Aku tahu, tempat ini tak pernah sepi, termasuk tengah malam, biarpun jalan layang Pasupati yang melintas di atas kami biasanya sepi pada malam hari, tetapi tidak dengan kolong jalan ini, sebuah persimpangan yang banyak digunakan oleh kendaraan karena akses ke dalam kota yang lebih dekat.
"Menurutmu, orang seperti apa yang berani meletakkan mayat wanita di tengah keramaian seperti ini?"
"Menurut saya, yang harus lebih dikejutkan adalah tak adanya orang yang tahu bahwa seseorang meletakkan mayat di sini, minimal menyadarinya."
Aku mengangguk pelan, tanda setuju.
"Kurasa itulah alasan sang pelaku menyembulkan manekin itu, mengurangi kecurigaan orang-orang, karena tak ada yang menyangka bahwa di dalam plastiknya terdapat sebuah mayat."
"Berdasarkan penjelasan rapat yang tadi kita lakukan, saksinya seorang siswi. Iya kan, Pak?" tanyanya, memastikan, membuatku mengangguk. "Kenapa bocah itu merasa tertarik untuk mengetahui isi dari kantong plastik dengan kepala manekin yang menyembul?"
"Aku tidak tahu, mungkin perempuan itu merasa ada sesuatu yang tidak beres dengan trash bag yang ia temui? Ya, hal itu bisa kita tanyakan nanti, aku sudah memintanya untuk tidak pergi ke mana-mana dahulu setelah pulang sekolah. Seklahnya dekat dari sini, kita bisa menjemputnya."
"Saya rasa...."
"Wijaya, aku merasa kurang nyaman dengan sebutan 'saya'-mu itu, terlalu formal," tukasku. Kemudian, kututup mulutku, menahan tawa tanpa suara dengan sebelah tangan dan guritan yang kuyakini menghias wajahku.
"Maaf, Pak, kebiasaan."
"Aku pun tidak terbiasa dengan panggilan 'Pak' seperti itu ketika sedang bekerja sebagai sesama rekan." Kulanjutkan tawaku. Namun, dengan buru-buru Wijaya kembali membalasku.
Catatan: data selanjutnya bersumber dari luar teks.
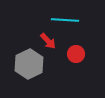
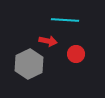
red arrow: rotated 36 degrees counterclockwise
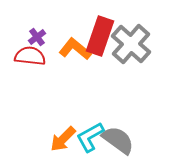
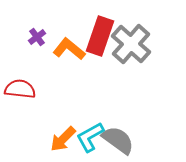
orange L-shape: moved 6 px left
red semicircle: moved 10 px left, 33 px down
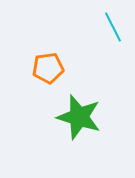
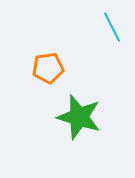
cyan line: moved 1 px left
"Maaf," katanya. Aku yang telah memberitahunya, akhirnya mempersilakannya kembali untuk menanyakan perkara yang tadi sempat terputus karena rasa tak nyamanku. Namun, bukannya mengikuti keinginanku, Wijaya kembali pada kebiasaannya.
"Saya rasa orang itu meletakkan mayatnya sekitar pukul tiga atau empat pagi, bukan dini hari," katanya. "Menurut saya, rentang waktu antara tengah malam hingga ditemukannya mayat itu terlalu jauh, lebih masuk akal jika mayat itu diletakkan pada pagi hari, sehingga siswi itulah yang menemukannya terlebih dahulu. Bagaimana menurut Anda, Pak?"
Kusilangkan lenganku, memangku dada tanpa membusungkannya. Aku hampir memuji karena analisisnya itu. Dia belum pernah melihat lokasi ini secara langsung, tetapi dia langsung memberikan asumsi berdasarkan data yang ada serta lingkungan yang terlihat. Namun, aku tak ingin memujinya secara terburu-buru. Aku yakin Wijaya sangat cerdas, buktinya ia sudah menjadi seorang detektif, menyamai jabatanku, bahkan dalam divisi pembunuhan. Tidak mungkin tanpa alasan, kan?
"Kurasa kita baru bisa menyimpulkan setelah mendapatkan hasil visum, menunggu orang-orang yang merasa kehilangan anggota keluarganya, kalau beruntung, mungkin kita akan mendapatkan seseorang yang bersaksi melihat pria mencurigakan yang meletakkan sebuah trash bag di tempat ini, kemudian mencocokkan jamnya."
"Pria?"
"Aku hanya berasumsi. Mengangkut mayat wanita yang tertelungkup dalam sebuah kantung plastik tanpa menyebabkan plastik itu robek adalah hal yang sulit dilakukan."
"Oh, saya mengerti maksud Anda, Pak."
Perhatianku teralihkan oleh lampu merah yang berubah menjadi hijau. Memang, tempat ini berada tepat di persimpangan jalan, membuat tempat ini selalu ramai. Mobil-mobil melewati kami, tak henti-hentinya, membuatku bertanya-tanya, apakah manusia-manusia ini benar-benar tak memiliki pekerjaan?
Selain itu, beberapa angkutan kota sengaja tak menjalankan mobilnya, padahal lampu lalu lintas telah mempersilakan mereka, membuat titik kemacetan dan kegaduhan akibat klakson mobildi belakangnya, tak terima akan kebiasaan para supir angkutan kota yang seenaknya itu. Aku tahu, tidak semuanya seperti itu, tetapi kebiasaan itu tetap ada.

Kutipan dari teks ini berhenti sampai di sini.